▶ **Task brief**:
Show all lines from the material that carry the word "Sales".

━━━━━━━━

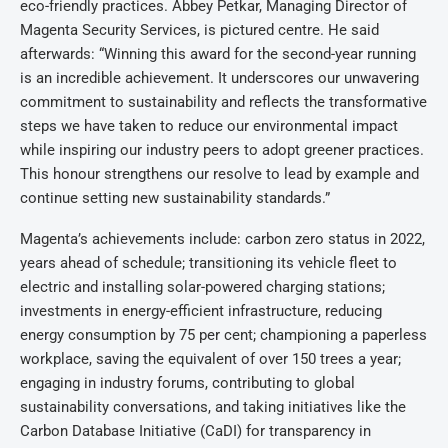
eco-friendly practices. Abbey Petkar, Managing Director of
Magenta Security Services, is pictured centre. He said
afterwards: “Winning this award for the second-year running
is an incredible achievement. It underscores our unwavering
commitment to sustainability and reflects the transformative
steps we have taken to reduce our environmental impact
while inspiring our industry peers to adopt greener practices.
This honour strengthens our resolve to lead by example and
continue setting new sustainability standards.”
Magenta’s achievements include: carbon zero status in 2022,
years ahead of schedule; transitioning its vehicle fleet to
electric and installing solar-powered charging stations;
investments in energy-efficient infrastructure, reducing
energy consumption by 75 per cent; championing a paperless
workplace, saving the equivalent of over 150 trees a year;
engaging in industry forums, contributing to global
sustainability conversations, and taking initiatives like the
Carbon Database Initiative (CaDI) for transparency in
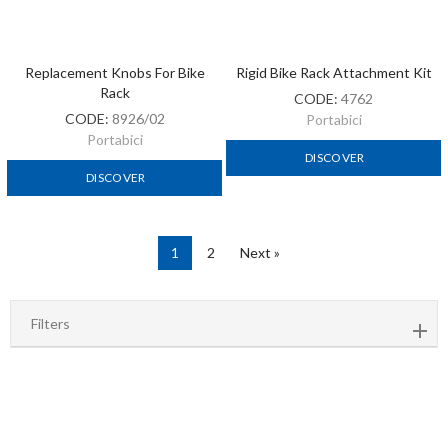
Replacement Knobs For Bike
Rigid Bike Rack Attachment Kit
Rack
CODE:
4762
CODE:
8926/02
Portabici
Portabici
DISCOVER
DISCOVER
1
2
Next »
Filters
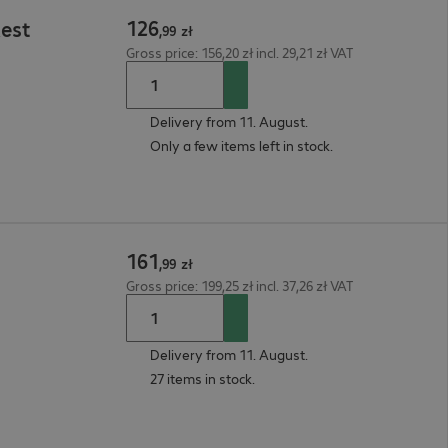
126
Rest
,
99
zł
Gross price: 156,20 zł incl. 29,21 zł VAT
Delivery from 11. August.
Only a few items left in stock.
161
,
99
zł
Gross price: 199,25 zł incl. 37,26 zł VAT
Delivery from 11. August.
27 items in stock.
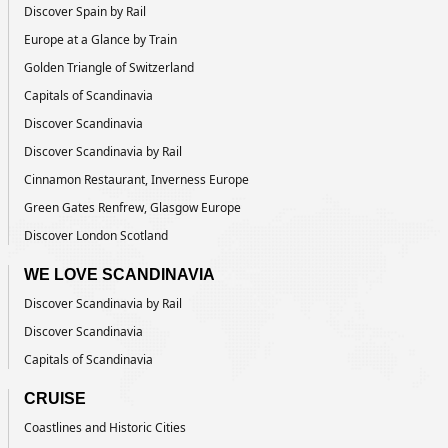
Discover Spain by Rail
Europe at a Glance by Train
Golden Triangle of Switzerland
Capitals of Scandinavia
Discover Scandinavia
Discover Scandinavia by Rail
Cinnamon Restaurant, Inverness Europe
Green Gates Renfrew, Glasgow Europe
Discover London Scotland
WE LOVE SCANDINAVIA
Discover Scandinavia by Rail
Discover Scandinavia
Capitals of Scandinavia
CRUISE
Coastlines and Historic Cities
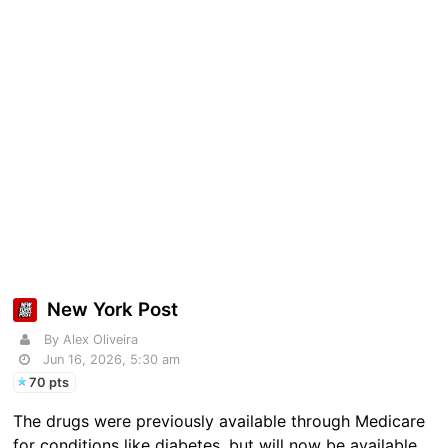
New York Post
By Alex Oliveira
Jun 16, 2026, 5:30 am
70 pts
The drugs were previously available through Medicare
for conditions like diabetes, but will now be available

━━━━━━━━

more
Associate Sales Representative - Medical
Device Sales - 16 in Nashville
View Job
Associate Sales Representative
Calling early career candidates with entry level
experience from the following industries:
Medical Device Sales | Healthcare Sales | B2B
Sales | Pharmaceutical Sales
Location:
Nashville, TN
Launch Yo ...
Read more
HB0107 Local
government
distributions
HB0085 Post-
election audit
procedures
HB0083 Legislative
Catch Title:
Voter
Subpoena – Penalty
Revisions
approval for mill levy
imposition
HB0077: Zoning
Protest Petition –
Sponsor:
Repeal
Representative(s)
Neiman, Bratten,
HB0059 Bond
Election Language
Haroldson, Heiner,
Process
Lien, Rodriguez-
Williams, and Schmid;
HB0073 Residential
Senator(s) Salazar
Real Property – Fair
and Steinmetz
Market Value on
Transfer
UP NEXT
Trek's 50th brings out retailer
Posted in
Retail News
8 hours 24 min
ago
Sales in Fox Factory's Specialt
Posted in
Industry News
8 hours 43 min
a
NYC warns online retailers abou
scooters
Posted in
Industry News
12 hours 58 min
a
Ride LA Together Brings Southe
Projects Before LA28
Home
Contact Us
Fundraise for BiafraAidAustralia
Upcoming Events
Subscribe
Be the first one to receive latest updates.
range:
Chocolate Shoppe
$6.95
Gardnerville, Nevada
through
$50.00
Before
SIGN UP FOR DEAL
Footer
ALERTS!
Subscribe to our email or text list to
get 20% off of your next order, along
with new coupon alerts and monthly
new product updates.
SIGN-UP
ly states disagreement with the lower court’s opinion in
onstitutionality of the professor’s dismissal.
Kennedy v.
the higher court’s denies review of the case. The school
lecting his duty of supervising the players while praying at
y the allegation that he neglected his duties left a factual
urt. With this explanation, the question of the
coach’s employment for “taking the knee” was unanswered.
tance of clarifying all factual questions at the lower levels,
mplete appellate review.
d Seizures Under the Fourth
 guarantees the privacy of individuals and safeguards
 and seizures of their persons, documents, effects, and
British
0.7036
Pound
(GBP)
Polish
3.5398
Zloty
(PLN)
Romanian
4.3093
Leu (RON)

━━━━━━━━

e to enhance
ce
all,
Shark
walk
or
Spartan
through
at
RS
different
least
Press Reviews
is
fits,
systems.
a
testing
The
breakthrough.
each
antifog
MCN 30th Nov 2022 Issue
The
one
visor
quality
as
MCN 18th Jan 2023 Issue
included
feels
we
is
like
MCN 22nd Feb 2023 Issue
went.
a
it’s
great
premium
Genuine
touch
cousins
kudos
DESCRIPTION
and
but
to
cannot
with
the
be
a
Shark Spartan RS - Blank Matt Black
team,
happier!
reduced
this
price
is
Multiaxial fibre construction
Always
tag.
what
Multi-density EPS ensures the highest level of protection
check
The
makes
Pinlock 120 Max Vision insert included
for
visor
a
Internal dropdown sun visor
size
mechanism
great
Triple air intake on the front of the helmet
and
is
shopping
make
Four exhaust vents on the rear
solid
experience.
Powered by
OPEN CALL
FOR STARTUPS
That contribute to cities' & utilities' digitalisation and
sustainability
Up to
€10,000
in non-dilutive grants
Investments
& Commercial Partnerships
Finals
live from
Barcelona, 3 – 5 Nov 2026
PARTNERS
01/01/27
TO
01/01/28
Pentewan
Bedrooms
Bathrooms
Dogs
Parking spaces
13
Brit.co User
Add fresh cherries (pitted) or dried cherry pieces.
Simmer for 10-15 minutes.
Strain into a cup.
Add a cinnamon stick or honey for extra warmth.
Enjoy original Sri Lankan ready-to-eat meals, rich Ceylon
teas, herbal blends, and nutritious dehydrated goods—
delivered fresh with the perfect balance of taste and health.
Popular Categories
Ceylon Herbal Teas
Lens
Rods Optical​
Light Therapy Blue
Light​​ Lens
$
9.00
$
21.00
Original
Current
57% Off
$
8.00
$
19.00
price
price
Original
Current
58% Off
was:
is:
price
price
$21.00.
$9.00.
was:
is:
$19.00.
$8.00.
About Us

━━━━━━━━

▶ **Result of the exercise**:
Associate Sales Representative - Medical
Device Sales - 16 in Nashville
Associate Sales Representative
Medical Device Sales | Healthcare Sales | B2B
Sales | Pharmaceutical Sales
Sales in Fox Factory's Specialt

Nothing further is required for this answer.